### DIRECTIONS FOR THIS TASK
Task for the records below: copy exactly from the first line on, stopping once the line with "eless gaming mouses" is copied, and leave out the pictures.

* * * * *

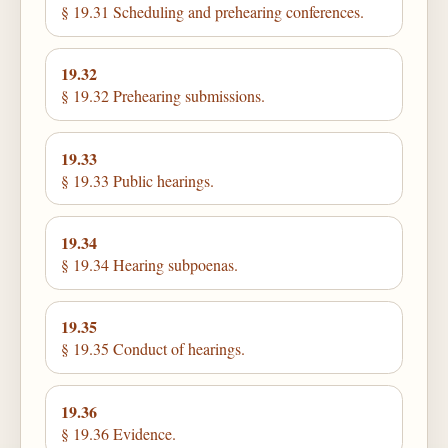
§ 19.31 Scheduling and prehearing conferences.
19.32
§ 19.32 Prehearing submissions.
19.33
§ 19.33 Public hearings.
19.34
§ 19.34 Hearing subpoenas.
19.35
§ 19.35 Conduct of hearings.
19.36
§ 19.36 Evidence.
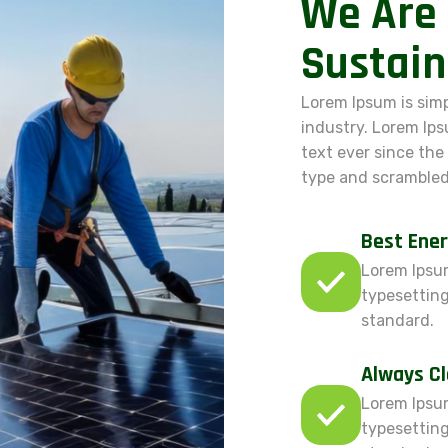
We Are 
Sustain
Lorem Ipsum is sim
industry. Lorem Ip
text ever since the
type and scrambled
Best Ener
Lorem Ipsum
typesetting
standard.
Always C
Lorem Ipsum
typesetting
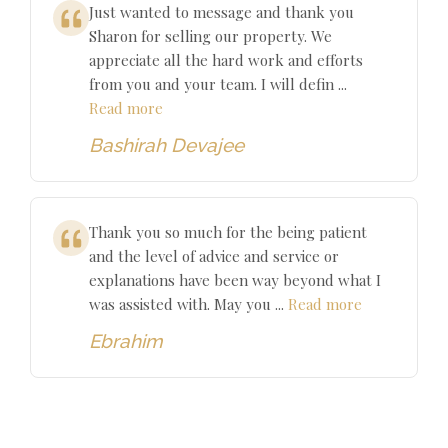
Just wanted to message and thank you
Sharon for selling our property. We
appreciate all the hard work and efforts
from you and your team. I will defin ...
Read more
Bashirah Devajee
Thank you so much for the being patient
and the level of advice and service or
explanations have been way beyond what I
was assisted with. May you ...
Read more
Ebrahim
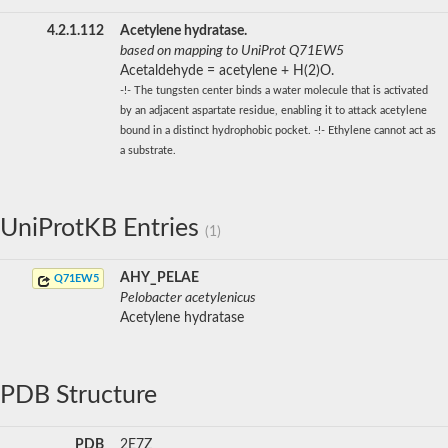
4.2.1.112
Acetylene hydratase.
based on mapping to UniProt Q71EW5
Acetaldehyde = acetylene + H(2)O.
-!- The tungsten center binds a water molecule that is activated
by an adjacent aspartate residue, enabling it to attack acetylene
bound in a distinct hydrophobic pocket. -!- Ethylene cannot act as
a substrate.
UniProtKB Entries
(1)
AHY_PELAE
Q71EW5
Pelobacter acetylenicus
Acetylene hydratase
PDB Structure
PDB
2E7Z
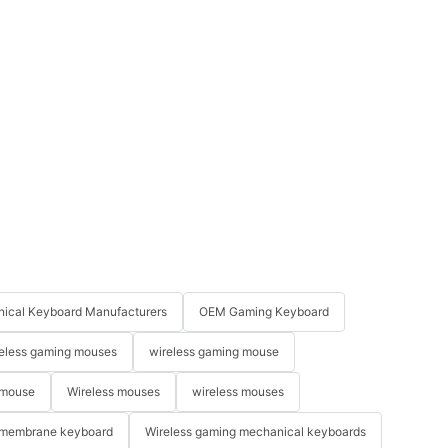
ical Keyboard Manufacturers
OEM Gaming Keyboard
eless gaming mouses
wireless gaming mouse
 mouse
Wireless mouses
wireless mouses
membrane keyboard
Wireless gaming mechanical keyboards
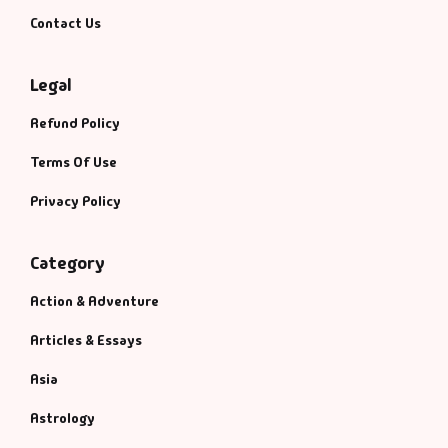
Management
Contact Us
Management & S
Legal
Maps & Selfhelp
Refund Policy
Terms Of Use
Privacy Policy
Category
Action & Adventure
Articles & Essays
Asia
Astrology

* * * * *

### RESPONSE AREA
§ 19.31 Scheduling and prehearing conferences.
19.32
§ 19.32 Prehearing submissions.
19.33
§ 19.33 Public hearings.
19.34
§ 19.34 Hearing subpoenas.
19.35
§ 19.35 Conduct of hearings.
19.36
§ 19.36 Evidence.
We Are 
Sustain
Lorem Ipsum is sim
industry. Lorem Ip
text ever since the
type and scrambled
Best Ener
Lorem Ipsum
typesetting
standard.
Always C
Lorem Ipsum
typesetting
Just wanted to message and thank you
Sharon for selling our property. We
appreciate all the hard work and efforts
from you and your team. I will defin ...
Read more
Bashirah Devajee
Thank you so much for the being patient
and the level of advice and service or
explanations have been way beyond what I
was assisted with. May you ...
Read more
Ebrahim
4.2.1.112
Acetylene hydratase.
based on mapping to UniProt Q71EW5
Acetaldehyde = acetylene + H(2)O.
-!- The tungsten center binds a water molecule that is activated
by an adjacent aspartate residue, enabling it to attack acetylene
bound in a distinct hydrophobic pocket. -!- Ethylene cannot act as
a substrate.
UniProtKB Entries
(1)
AHY_PELAE
Q71EW5
Pelobacter acetylenicus
Acetylene hydratase
PDB Structure
PDB
2E7Z
ical Keyboard Manufacturers
OEM Gaming Keyboard
eless gaming mouses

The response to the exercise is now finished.